Потом перешел к осмотру шеи и головы. Измерил штангелем следы удушающей повязки и записал результат. Следы прослеживались вокруг всей шеи и были значительно шире одинарного, даже двойного захлеста. Приглядевшись, заметил на подбородке нитку. Осторожно снял ее пинцетом, увидел, что это нить махровой ткани, поместил ее в пробирку. Ухватился за подбородок, с силой раздвинул челюсти полуоткрытого рта и осветил фонариком внутреннюю полость. Там на языке, нёбе и деснах были такие же нитки. Записал: «Удавлен и задушен белым махровым полотенцем».
Глубоко вздохнул и стал осматривать глазницы.
В тонком луче фонарика явственно различалась поврежденная мембрана, залитая желеобразным веществом, на которое обратил внимание еще на пустыре. Дэнни взял по три мазка вещества из каждой полости на предметные стекла. Клейкое вещество издавало легкий, отдающий мятой, лекарственный запах.
Дэнни исследовал каждый дюйм мертвого тела. При осмотре изгиба локтевых суставов он сделал открытие: как на правом, так и на левом — старые, но четко различимые следы от иглы. Убитый был наркоман, возможно — вылечившийся: свежих следов от шприца не было. Дэнни все это записал, взял штангель и перешел к ранам на теле.
Шесть ран имели одинаковые овальные очертания с разницей в пределах трех сантиметров.
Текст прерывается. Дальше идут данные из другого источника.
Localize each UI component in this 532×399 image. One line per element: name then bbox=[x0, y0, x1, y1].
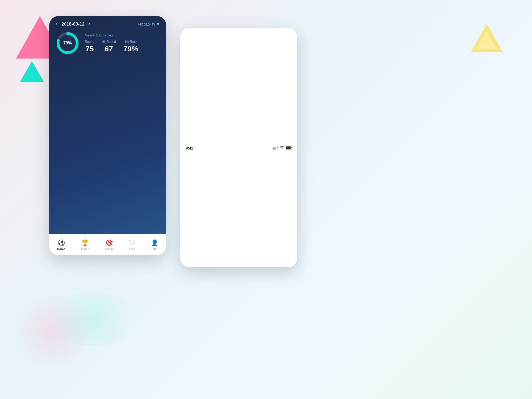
next-arrow[interactable]: › bbox=[89, 21, 90, 27]
nav-club[interactable]: 🛡 Club bbox=[129, 239, 135, 251]
bottom-nav: ⚽ Home 🏆 Game 🎯 Guess 🛡 Club 👤 Me bbox=[49, 234, 166, 255]
deco-triangle-cyan bbox=[20, 61, 44, 82]
donut-chart: 79% bbox=[56, 31, 80, 55]
prob-label: Probability bbox=[138, 22, 155, 26]
status-time: 9:41 bbox=[186, 146, 193, 150]
battery-icon bbox=[286, 146, 292, 150]
svg-rect-5 bbox=[277, 146, 277, 149]
prob-arrow: ▼ bbox=[156, 22, 160, 26]
deco-triangle-gold bbox=[471, 24, 503, 52]
nav-me[interactable]: 👤 Me bbox=[151, 239, 158, 251]
header-stats: ‹ 2018-03-12 › Probability ▼ 79% Nearly … bbox=[49, 16, 166, 255]
stats-info: Nearly 100 games Round 75 Hit Round 67 H… bbox=[85, 33, 160, 53]
signal-icon bbox=[273, 146, 278, 150]
status-icons bbox=[273, 146, 292, 150]
stats-row: 79% Nearly 100 games Round 75 Hit Round … bbox=[56, 31, 160, 55]
svg-rect-4 bbox=[276, 147, 276, 149]
hit-rate-value: 79% bbox=[123, 45, 138, 53]
game-label: Game bbox=[81, 247, 89, 251]
nearly-label: Nearly 100 games bbox=[85, 33, 160, 37]
status-bar: 9:41 bbox=[180, 28, 297, 267]
prev-arrow[interactable]: ‹ bbox=[56, 21, 57, 27]
round-value: 75 bbox=[85, 45, 94, 53]
deco-blob-cyan bbox=[40, 293, 146, 346]
nav-game[interactable]: 🏆 Game bbox=[81, 239, 89, 251]
club-label: Club bbox=[129, 247, 135, 251]
guess-label: Guess bbox=[105, 247, 114, 251]
hit-round-stat: Hit Round 67 bbox=[102, 40, 116, 53]
svg-rect-2 bbox=[273, 148, 274, 149]
round-stat: Round 75 bbox=[85, 40, 94, 53]
hit-rate-label: Hit Rate bbox=[123, 40, 138, 44]
hit-round-label: Hit Round bbox=[102, 40, 116, 44]
left-phone: ‹ 2018-03-12 › Probability ▼ 79% Nearly … bbox=[49, 16, 166, 255]
deco-triangle-gold-inner bbox=[477, 31, 497, 49]
game-icon: 🏆 bbox=[81, 239, 89, 246]
hit-rate-stat: Hit Rate 79% bbox=[123, 40, 138, 53]
nav-guess[interactable]: 🎯 Guess bbox=[105, 239, 114, 251]
round-label: Round bbox=[85, 40, 94, 44]
wifi-icon bbox=[280, 146, 284, 150]
svg-rect-7 bbox=[291, 147, 292, 148]
hit-round-value: 67 bbox=[102, 45, 116, 53]
right-phone: 9:41 bbox=[180, 28, 297, 267]
date-label: 2018-03-12 bbox=[61, 22, 85, 27]
me-icon: 👤 bbox=[151, 239, 158, 246]
svg-rect-8 bbox=[286, 147, 291, 149]
guess-icon: 🎯 bbox=[106, 239, 113, 246]
home-label: Home bbox=[57, 247, 65, 251]
club-icon: 🛡 bbox=[129, 239, 135, 246]
home-icon: ⚽ bbox=[58, 239, 65, 246]
nav-date: ‹ 2018-03-12 › bbox=[56, 21, 90, 27]
donut-pct: 79% bbox=[63, 41, 72, 45]
nav-home[interactable]: ⚽ Home bbox=[57, 239, 65, 251]
me-label: Me bbox=[153, 247, 157, 251]
probability-btn[interactable]: Probability ▼ bbox=[138, 22, 160, 26]
svg-rect-3 bbox=[275, 147, 275, 149]
nav-row: ‹ 2018-03-12 › Probability ▼ bbox=[56, 21, 160, 27]
stats-cols: Round 75 Hit Round 67 Hit Rate 79% bbox=[85, 40, 160, 53]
На всех заметны следы зубов, но слишком бесформенные, чтобы сделать с них слепок, и все были слишком велики. Это не были укусы человека. С кишок Дэнни сделал соскоб свернувшейся крови и нанес образцы на предметные стекла. Тут он сделал гипотетическое предположение, за которое доктор Лейман, наверное, поднял бы его на смех: убийца использовал животное или животных для нанесения увечий, когда жертва уже была мертва.